+++ RECORDS FOR THIS EXERCISE +++

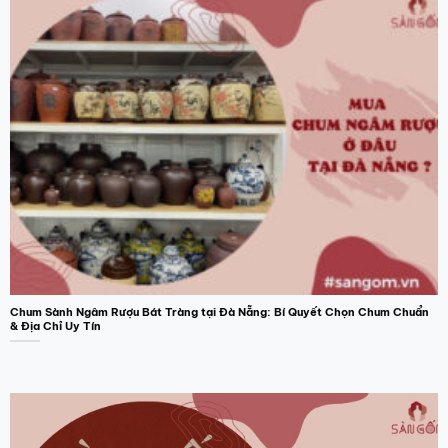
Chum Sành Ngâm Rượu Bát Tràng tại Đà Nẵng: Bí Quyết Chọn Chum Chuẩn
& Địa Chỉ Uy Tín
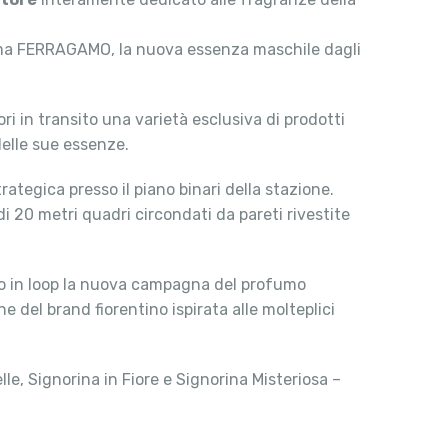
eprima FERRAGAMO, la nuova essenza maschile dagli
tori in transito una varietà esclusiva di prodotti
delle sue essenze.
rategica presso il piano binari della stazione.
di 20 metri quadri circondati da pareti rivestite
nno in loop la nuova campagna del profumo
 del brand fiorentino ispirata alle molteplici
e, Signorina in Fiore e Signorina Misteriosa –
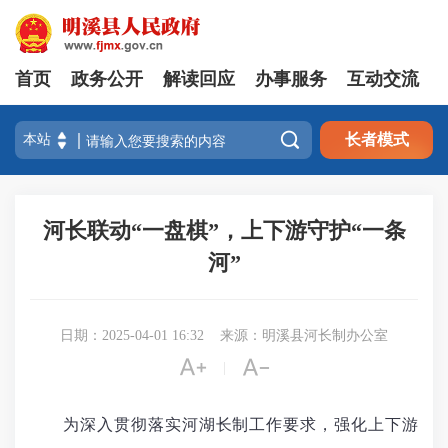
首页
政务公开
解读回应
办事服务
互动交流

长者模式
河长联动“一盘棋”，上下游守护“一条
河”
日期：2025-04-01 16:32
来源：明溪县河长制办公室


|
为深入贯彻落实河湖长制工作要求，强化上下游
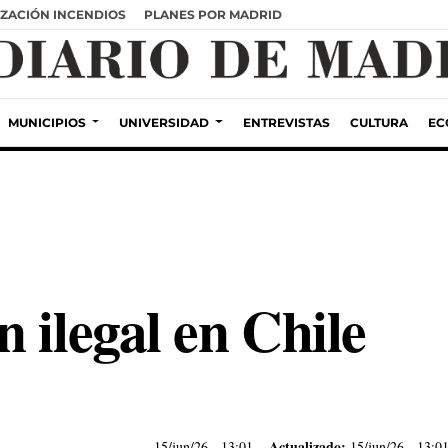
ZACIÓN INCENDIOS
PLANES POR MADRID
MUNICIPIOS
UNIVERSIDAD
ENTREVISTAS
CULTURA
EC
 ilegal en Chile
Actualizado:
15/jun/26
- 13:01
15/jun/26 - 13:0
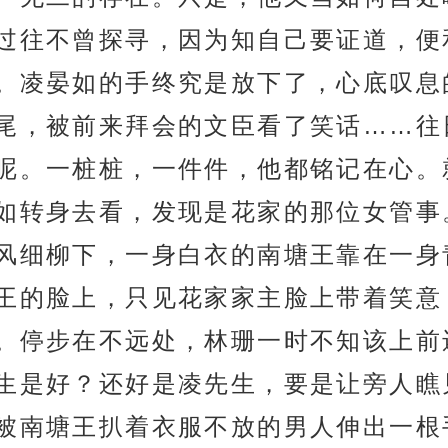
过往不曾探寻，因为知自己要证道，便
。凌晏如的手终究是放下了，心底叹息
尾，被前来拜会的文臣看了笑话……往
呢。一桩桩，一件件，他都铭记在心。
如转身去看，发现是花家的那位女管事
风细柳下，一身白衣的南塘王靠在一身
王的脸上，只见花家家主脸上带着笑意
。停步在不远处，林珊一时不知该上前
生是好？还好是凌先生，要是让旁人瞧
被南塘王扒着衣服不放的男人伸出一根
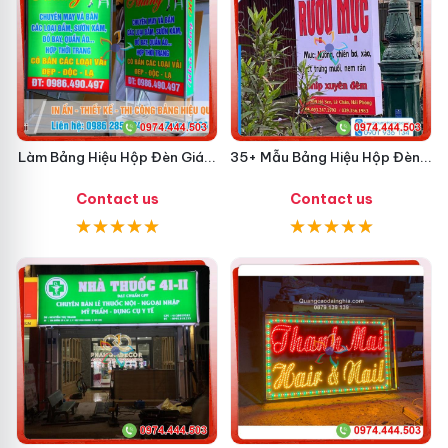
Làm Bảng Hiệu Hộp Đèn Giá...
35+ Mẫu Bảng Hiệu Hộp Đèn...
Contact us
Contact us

+++
+++ RECORDS FOR THIS EXERCISE +++

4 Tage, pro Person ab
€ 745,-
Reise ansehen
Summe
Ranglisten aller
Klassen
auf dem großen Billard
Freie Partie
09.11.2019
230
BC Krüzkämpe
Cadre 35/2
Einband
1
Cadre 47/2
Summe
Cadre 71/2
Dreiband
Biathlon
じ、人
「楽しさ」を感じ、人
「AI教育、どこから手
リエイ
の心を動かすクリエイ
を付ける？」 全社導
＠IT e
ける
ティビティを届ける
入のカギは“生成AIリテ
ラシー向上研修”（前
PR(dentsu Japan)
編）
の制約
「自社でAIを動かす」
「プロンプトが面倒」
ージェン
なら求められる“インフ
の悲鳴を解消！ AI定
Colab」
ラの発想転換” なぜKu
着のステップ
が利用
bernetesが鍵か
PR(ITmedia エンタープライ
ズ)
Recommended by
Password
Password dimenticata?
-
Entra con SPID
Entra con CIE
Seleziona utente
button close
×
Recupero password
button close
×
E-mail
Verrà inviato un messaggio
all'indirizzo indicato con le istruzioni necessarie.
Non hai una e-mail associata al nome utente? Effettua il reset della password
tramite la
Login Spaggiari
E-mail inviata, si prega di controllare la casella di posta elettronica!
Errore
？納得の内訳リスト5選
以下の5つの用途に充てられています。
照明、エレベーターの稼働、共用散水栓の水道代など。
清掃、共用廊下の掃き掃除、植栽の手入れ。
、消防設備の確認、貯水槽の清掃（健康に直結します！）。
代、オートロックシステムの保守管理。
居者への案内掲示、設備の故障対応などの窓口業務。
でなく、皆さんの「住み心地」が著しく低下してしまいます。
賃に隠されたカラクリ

+++

**ACTIVITY:** Restate word for word only the lines above from the line containing "Entra con CIE" to the line containing "清掃、共用廊下の掃き掃除、植栽の手入れ。", both of them included.

**FINISHED TASK:**
Entra con CIE
Seleziona utente
button close
×
Recupero password
button close
×
E-mail
Verrà inviato un messaggio
all'indirizzo indicato con le istruzioni necessarie.
Non hai una e-mail associata al nome utente? Effettua il reset della password
tramite la
Login Spaggiari
E-mail inviata, si prega di controllare la casella di posta elettronica!
Errore
？納得の内訳リスト5選
以下の5つの用途に充てられています。
照明、エレベーターの稼働、共用散水栓の水道代など。
清掃、共用廊下の掃き掃除、植栽の手入れ。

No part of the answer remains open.